(Source material Opens)

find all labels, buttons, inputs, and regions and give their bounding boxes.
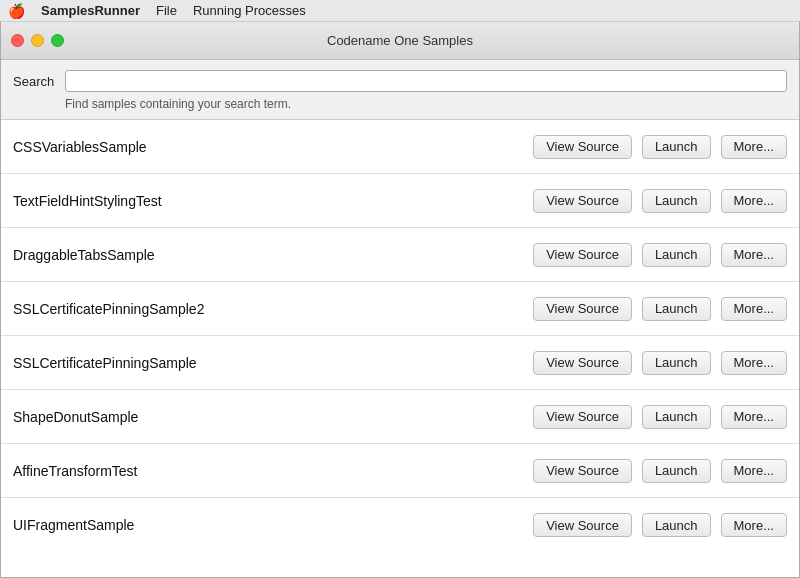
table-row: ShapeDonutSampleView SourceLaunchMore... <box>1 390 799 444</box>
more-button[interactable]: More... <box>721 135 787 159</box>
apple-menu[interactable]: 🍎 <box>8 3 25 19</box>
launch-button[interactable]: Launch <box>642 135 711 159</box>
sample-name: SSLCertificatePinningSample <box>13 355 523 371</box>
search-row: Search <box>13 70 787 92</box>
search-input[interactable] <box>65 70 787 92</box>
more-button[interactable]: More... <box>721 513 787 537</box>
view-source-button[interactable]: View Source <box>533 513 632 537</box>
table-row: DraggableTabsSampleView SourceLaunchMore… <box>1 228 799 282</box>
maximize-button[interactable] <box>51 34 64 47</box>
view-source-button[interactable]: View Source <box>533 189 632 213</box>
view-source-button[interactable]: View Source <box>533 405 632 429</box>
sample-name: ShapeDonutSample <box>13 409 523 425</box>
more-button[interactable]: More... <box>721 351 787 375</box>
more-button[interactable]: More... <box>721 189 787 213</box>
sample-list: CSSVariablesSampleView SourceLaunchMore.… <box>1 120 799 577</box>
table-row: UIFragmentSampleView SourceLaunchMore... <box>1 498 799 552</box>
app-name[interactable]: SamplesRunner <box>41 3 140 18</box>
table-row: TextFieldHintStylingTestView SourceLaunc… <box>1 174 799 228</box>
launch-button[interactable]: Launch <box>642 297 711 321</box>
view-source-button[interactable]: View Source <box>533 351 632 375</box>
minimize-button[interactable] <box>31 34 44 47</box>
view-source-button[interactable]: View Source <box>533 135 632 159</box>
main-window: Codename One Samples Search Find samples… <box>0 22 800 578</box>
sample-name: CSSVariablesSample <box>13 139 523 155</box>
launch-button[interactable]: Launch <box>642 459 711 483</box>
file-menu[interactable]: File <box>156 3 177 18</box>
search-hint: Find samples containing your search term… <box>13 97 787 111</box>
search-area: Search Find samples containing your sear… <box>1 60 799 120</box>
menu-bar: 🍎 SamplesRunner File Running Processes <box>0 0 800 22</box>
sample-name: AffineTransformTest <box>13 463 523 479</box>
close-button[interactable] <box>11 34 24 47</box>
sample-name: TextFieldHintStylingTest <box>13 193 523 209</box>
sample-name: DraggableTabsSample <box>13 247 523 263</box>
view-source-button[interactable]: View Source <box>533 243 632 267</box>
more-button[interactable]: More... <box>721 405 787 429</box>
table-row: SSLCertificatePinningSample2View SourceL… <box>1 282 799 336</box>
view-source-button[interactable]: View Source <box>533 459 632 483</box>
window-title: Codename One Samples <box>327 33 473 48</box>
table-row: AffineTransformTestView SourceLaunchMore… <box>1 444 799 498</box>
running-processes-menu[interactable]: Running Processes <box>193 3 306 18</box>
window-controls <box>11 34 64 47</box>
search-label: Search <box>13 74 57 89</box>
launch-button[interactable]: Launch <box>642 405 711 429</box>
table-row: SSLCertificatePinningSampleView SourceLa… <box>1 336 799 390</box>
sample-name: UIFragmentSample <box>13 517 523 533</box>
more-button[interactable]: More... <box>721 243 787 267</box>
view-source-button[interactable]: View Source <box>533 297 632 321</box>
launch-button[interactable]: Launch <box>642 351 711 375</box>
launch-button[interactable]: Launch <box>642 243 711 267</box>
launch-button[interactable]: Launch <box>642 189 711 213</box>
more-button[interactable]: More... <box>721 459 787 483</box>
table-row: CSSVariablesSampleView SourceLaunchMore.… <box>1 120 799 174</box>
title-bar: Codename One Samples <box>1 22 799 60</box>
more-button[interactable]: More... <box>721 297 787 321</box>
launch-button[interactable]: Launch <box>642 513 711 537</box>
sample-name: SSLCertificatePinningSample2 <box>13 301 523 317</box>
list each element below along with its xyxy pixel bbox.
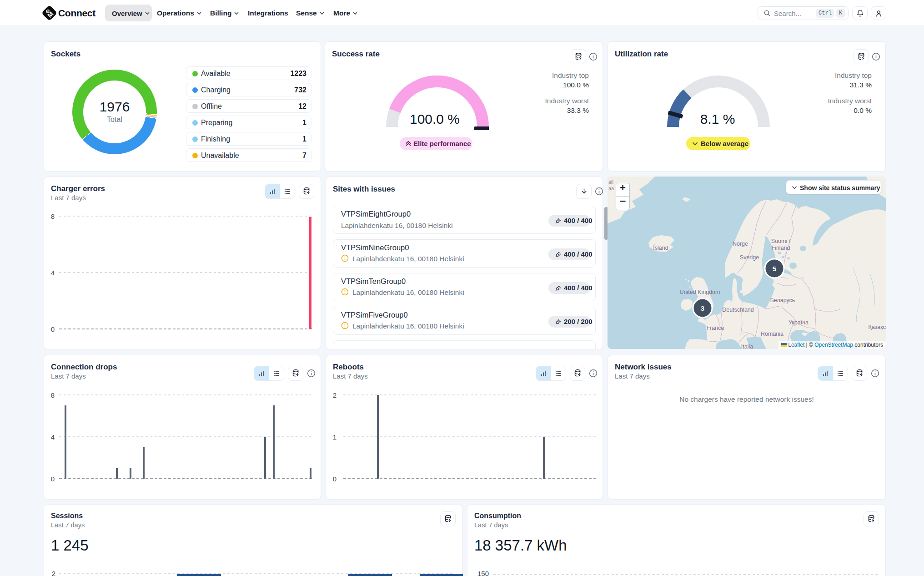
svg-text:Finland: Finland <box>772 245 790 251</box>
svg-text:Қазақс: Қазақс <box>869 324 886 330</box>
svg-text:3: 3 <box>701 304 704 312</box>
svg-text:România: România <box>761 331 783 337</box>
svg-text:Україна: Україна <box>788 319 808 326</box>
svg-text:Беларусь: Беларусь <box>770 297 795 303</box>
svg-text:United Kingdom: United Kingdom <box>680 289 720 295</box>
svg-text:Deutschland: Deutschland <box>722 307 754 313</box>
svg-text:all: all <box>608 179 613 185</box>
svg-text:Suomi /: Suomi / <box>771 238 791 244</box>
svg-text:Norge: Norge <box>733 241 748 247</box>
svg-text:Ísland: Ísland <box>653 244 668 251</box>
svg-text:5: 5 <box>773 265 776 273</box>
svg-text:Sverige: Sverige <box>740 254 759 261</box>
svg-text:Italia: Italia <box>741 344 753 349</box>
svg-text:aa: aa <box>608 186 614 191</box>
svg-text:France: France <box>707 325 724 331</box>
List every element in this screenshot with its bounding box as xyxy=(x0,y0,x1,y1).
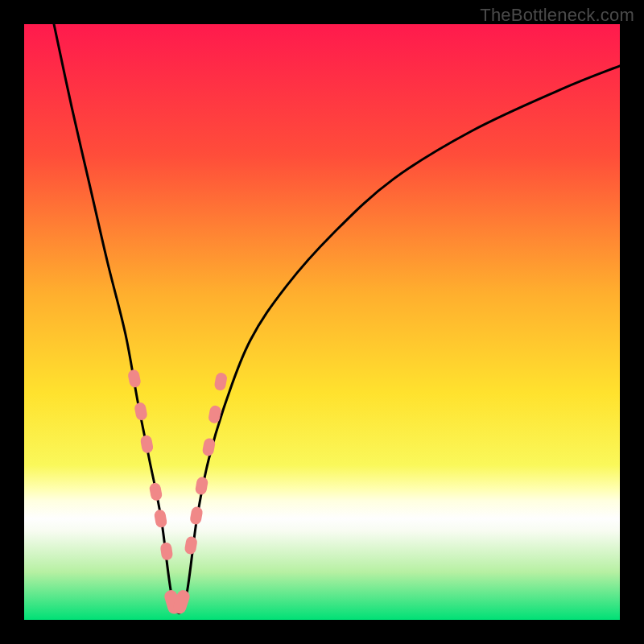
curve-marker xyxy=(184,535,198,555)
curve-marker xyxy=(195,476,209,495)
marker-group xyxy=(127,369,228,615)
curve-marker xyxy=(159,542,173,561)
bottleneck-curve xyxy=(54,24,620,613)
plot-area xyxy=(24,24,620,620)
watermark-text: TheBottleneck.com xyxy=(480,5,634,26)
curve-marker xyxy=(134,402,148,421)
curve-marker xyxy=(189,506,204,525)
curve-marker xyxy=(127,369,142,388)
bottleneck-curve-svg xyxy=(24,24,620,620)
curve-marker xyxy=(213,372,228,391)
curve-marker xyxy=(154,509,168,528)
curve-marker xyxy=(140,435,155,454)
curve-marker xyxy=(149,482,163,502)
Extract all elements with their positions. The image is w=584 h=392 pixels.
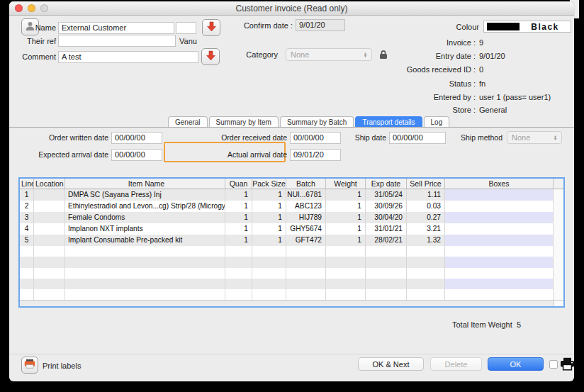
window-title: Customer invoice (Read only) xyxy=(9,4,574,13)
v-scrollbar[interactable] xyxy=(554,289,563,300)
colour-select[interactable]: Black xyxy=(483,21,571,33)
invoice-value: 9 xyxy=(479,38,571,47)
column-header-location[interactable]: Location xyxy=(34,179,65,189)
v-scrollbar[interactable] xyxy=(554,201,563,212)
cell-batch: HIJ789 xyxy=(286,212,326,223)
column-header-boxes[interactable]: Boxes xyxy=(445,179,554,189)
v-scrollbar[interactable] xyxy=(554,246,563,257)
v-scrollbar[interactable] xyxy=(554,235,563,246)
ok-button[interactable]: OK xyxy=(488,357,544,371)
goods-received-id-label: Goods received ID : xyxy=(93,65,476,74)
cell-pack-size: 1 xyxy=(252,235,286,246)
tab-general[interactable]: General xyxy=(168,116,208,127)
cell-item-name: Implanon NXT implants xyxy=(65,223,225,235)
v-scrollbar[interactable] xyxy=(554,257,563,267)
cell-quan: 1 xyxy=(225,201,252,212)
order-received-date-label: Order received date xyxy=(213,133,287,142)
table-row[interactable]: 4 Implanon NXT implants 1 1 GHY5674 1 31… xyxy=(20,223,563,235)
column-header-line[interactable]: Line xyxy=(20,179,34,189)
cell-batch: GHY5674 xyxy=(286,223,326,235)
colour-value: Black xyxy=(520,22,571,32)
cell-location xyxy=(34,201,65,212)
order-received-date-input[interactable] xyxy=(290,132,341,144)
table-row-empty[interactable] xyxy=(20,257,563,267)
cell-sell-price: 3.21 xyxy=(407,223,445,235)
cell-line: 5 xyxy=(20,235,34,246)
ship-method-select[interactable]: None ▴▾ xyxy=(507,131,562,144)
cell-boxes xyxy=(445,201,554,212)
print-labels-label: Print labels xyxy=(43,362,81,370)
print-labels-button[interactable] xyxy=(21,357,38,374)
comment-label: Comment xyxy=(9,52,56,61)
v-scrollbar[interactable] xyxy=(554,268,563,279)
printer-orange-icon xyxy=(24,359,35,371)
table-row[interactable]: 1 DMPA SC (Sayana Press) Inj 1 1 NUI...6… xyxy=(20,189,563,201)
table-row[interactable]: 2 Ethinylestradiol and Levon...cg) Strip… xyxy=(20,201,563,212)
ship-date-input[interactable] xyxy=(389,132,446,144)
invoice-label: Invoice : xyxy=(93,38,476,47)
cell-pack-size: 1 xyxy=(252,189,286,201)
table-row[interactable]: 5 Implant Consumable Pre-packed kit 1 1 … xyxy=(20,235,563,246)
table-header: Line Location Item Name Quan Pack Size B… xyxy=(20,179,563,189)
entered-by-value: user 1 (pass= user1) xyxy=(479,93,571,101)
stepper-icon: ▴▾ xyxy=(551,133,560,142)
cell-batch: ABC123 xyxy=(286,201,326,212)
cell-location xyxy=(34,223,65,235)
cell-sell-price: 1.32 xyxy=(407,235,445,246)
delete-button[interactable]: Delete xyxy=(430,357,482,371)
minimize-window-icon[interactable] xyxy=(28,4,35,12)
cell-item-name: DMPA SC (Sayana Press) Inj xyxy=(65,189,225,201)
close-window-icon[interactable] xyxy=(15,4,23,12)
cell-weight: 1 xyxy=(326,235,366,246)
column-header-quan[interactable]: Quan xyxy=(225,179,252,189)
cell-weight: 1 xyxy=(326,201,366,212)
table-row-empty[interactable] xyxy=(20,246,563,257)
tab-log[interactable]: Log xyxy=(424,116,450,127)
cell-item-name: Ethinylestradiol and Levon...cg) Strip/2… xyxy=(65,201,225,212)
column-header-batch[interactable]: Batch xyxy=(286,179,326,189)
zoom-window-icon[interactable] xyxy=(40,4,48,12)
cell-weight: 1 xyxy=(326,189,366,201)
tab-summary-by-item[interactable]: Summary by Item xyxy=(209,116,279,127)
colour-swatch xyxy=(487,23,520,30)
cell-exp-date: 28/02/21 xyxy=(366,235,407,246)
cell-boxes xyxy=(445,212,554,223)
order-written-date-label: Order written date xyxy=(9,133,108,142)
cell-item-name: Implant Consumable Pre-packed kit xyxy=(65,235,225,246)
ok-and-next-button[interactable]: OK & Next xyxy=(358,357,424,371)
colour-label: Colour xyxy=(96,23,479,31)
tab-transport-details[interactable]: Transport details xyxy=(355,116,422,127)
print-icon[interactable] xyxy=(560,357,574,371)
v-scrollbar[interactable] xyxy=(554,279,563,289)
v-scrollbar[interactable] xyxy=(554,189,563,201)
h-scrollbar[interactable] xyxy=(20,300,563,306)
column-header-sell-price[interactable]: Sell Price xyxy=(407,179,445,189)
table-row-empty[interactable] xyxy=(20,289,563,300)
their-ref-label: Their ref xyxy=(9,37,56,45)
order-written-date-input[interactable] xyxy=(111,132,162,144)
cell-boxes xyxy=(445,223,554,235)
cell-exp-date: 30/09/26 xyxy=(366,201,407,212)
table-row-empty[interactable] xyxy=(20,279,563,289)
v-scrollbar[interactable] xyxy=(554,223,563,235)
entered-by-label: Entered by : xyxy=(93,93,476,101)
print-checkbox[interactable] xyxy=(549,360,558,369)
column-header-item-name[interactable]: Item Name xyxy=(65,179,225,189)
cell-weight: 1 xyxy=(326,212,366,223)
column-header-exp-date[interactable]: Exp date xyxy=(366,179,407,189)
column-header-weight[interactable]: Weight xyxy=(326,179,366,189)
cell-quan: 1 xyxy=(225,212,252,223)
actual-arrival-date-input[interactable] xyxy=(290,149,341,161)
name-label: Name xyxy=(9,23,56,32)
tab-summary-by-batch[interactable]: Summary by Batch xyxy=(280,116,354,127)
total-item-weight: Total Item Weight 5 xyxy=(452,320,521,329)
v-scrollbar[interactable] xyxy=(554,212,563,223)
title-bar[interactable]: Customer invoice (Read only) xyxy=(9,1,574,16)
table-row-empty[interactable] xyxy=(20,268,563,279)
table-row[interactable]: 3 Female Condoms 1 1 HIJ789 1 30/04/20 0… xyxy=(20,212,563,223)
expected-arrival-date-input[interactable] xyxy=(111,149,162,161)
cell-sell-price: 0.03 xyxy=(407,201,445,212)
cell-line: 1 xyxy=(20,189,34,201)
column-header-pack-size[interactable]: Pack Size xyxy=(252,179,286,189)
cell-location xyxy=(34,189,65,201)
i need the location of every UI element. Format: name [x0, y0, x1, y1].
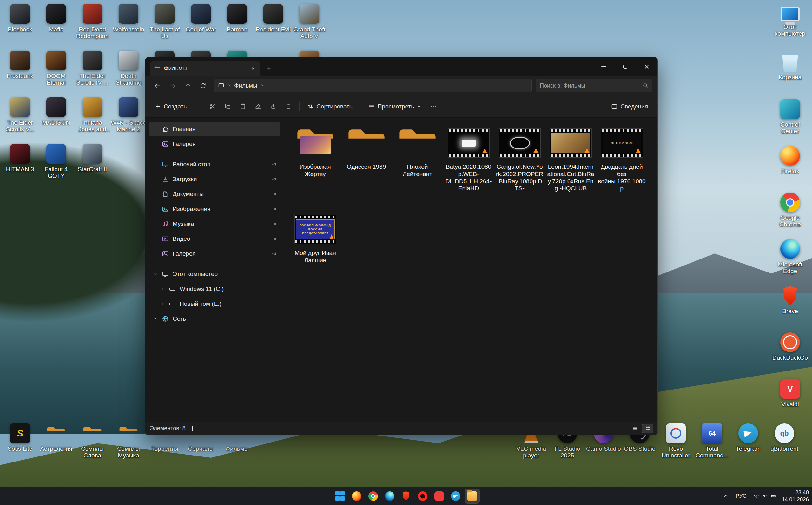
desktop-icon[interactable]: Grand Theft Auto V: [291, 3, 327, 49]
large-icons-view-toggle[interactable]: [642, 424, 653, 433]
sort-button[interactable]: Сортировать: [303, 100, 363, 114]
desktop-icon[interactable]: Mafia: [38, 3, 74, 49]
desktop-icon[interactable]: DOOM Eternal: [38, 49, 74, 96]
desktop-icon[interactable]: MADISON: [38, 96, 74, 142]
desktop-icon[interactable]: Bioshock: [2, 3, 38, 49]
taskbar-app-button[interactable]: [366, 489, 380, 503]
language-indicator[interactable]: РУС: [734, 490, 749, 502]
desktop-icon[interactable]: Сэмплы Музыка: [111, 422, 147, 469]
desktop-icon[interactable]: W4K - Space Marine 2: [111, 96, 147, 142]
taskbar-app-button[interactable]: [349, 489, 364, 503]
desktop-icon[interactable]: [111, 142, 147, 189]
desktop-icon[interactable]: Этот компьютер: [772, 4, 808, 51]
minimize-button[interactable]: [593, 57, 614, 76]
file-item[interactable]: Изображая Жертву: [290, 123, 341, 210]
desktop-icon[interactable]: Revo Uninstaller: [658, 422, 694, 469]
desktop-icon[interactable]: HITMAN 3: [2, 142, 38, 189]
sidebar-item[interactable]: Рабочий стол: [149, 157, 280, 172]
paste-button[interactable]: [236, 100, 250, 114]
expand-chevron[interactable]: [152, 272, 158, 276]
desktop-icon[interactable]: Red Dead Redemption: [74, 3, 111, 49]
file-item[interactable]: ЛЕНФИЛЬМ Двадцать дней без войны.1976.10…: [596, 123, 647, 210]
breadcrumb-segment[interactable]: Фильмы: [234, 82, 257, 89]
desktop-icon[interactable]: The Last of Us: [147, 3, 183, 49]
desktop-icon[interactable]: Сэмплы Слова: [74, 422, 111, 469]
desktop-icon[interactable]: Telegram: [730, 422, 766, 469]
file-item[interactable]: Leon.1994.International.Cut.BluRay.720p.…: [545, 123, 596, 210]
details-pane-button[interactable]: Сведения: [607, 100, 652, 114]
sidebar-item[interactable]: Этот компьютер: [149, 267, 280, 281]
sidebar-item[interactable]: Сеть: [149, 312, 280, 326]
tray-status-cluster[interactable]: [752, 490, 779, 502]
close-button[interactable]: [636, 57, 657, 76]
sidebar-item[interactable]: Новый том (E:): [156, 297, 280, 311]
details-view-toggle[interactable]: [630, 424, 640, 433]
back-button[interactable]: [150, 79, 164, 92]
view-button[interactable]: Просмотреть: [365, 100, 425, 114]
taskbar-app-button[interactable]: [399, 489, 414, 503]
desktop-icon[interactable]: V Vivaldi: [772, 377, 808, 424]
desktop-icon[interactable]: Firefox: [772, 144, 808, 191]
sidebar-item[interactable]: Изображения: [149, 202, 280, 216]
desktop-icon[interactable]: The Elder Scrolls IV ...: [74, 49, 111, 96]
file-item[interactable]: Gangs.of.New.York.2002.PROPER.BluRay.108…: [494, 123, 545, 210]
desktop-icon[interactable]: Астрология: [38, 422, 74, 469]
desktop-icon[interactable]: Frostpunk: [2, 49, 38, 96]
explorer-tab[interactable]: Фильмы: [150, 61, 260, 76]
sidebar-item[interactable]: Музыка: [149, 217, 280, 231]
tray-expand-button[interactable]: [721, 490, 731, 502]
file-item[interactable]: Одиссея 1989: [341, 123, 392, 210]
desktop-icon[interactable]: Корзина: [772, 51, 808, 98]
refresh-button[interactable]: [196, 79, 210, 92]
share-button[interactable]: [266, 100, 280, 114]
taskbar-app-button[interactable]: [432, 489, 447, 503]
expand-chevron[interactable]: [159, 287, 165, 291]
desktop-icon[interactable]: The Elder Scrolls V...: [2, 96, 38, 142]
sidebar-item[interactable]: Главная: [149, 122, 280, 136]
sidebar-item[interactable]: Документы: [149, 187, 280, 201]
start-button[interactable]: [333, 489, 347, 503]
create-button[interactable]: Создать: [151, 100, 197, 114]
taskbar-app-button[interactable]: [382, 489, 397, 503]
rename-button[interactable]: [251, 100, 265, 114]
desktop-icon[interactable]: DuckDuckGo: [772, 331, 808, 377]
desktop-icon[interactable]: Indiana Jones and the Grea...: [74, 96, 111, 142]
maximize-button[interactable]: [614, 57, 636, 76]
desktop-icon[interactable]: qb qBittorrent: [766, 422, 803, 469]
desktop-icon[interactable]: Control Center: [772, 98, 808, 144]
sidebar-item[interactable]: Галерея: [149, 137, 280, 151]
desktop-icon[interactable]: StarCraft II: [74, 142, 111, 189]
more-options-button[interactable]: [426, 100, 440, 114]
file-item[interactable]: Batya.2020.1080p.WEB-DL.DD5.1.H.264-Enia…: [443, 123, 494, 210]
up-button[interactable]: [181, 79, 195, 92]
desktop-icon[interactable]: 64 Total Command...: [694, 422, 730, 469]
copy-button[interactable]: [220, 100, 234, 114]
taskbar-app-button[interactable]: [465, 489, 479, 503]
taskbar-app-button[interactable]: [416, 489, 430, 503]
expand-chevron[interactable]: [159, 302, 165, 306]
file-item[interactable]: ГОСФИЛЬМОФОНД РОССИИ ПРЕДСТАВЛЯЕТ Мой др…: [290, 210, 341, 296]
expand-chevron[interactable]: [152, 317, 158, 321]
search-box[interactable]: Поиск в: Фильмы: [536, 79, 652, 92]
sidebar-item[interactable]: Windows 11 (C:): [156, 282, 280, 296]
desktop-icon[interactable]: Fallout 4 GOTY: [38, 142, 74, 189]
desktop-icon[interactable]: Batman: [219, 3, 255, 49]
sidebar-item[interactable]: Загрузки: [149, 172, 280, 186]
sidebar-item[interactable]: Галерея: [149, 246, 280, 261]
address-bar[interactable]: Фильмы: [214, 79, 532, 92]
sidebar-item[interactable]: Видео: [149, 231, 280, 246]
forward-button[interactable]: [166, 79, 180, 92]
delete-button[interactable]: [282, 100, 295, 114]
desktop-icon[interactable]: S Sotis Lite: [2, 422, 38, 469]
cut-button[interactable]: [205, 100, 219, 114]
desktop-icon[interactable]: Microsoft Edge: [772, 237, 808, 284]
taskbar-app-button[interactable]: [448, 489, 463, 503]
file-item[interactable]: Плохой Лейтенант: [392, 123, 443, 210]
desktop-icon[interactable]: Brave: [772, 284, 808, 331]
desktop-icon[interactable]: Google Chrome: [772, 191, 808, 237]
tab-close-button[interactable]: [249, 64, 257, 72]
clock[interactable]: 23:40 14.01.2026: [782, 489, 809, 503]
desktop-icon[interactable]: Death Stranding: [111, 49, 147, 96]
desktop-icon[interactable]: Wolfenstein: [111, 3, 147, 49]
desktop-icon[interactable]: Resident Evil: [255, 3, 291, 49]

(Source material Closes)

Report each line in the entries where the string "Customer" occurs.

window-title: Customer invoice (Read only) xyxy=(9,4,574,13)
title-bar[interactable]: Customer invoice (Read only) xyxy=(9,1,574,16)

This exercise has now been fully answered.